None of the proteins listed in Table 1 are known to have close homologues beyond species or genus boundary. This makes the question of the natural history of the respective genes intriguing and at the same time hard to reconstruct. Even within a species the gene can be absent in part of the population (see, for instance [35,36,69]). Fast evolvement of coding regions due to molecular arms races between pathogens and hosts might explain the absence of close homologues in other fungal species. Indeed, the allelic PWL3 and PWL4 genes in M. grisea as well as the AvrL567 genes in Melampsori linii appear to have experienced accelerated evolution [37,62]. Also, the strong bias in favour of nonsynonymous substitutions between the SIX1 gene and the homologous pseudogene SIX1-H in F. oxysporum could be an indication of accelerated evolution [70] (M. Rep, unpublished observations). Accelerated evolution may have been enhanced by high frequency of gene duplications due to proximity to transposable and/or repetitive elements, a situation which appears to be common for genes for small, in planta secreted proteins [15,35,37,62,70,71]. Genomic locations enriched in repetitive elements could also explain cases of spontaneous gene loss in laboratory strains [35,39,70]. A telomeric location may cause gene instability as well, as was shown for AVR-Pita [38]. But if selection against avirulence and unstable genomic locations provide ample incentive for gene loss, what about gene gain? Is vertical inheritance and selective retention of fast evolving genes sufficient to explain the absence of homologues in related fungi? In some cases, horizontal gene transfer between fungi could contribute to a ‘patchy’ phylogenetic distribution of genes involved in host-specific pathogenicity, as has been suggested for the PEP (Pea pathogenicity) genes of Nectria haematococca that are found in only two out of 16 species of the Nectria/Fusarium solani species complex [72]. However, many small secreted proteins appear not to be required for pathogenicity (Table 1), which would exclude selection on pathogenicity as an explanation for their selective retention, irrespective of whether they were obtained vertically or horizontally. On the other hand, a role of these proteins in virulence on unknown hosts or on fitness under untested environmental conditions can never be ruled out completely.

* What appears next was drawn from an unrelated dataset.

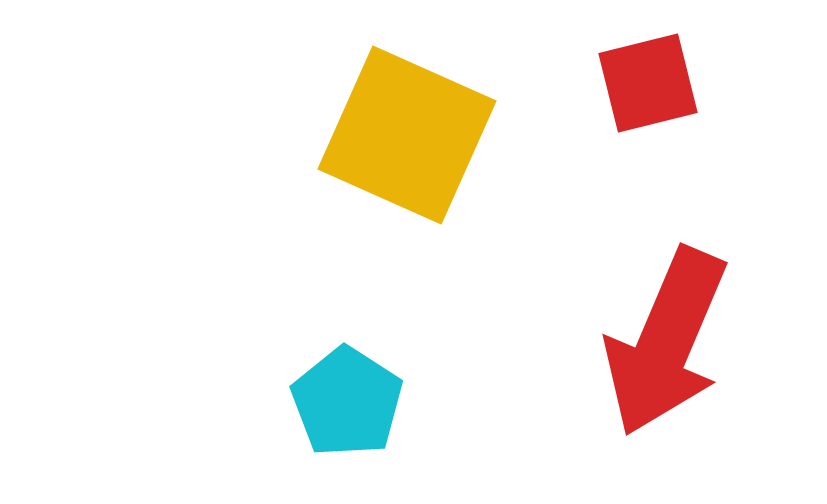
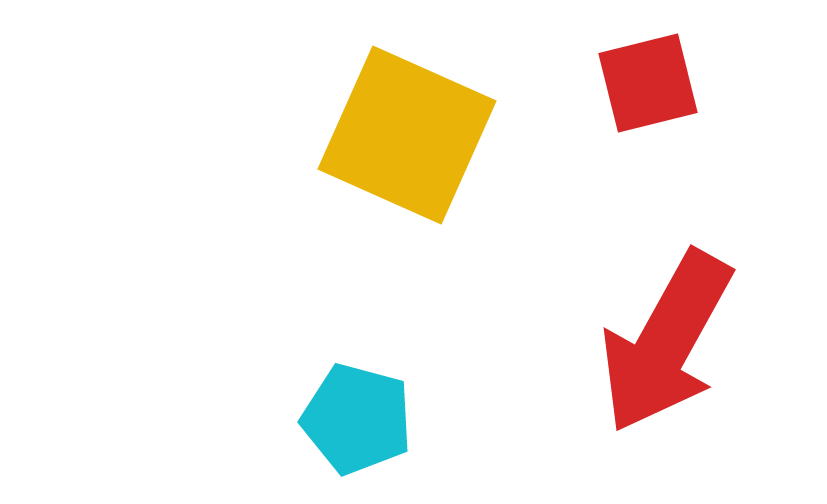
red arrow: rotated 6 degrees clockwise
cyan pentagon: moved 10 px right, 17 px down; rotated 18 degrees counterclockwise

With the current pace of gene and protein identification from many different plant pathogenic fungi, and the unique story that each single protein has in store regarding its structure, evolution, biological function and molecular targets, certainly much exciting work lies ahead with this remarkable class of fungal proteins.


Many thanks to Charlotte van der Does, Harrold van den Burg and Frank Takken for their useful suggestions for improvement of the manuscript. Thanks also to Sally Leong and Lynda Ciuffetti for sharing unpublished results. The research of M. Rep has been made possible by a fellowship of the Royal Netherlands Academy of Arts and Sciences.


  • 1 I here consider a protein as ‘identifieD' when its coding sequence has been obtained but also when only a part of the protein has been sequenced (of the proteins listed in Table 1, the latter is the case for Ecp3 and the two peptides from U. vignae).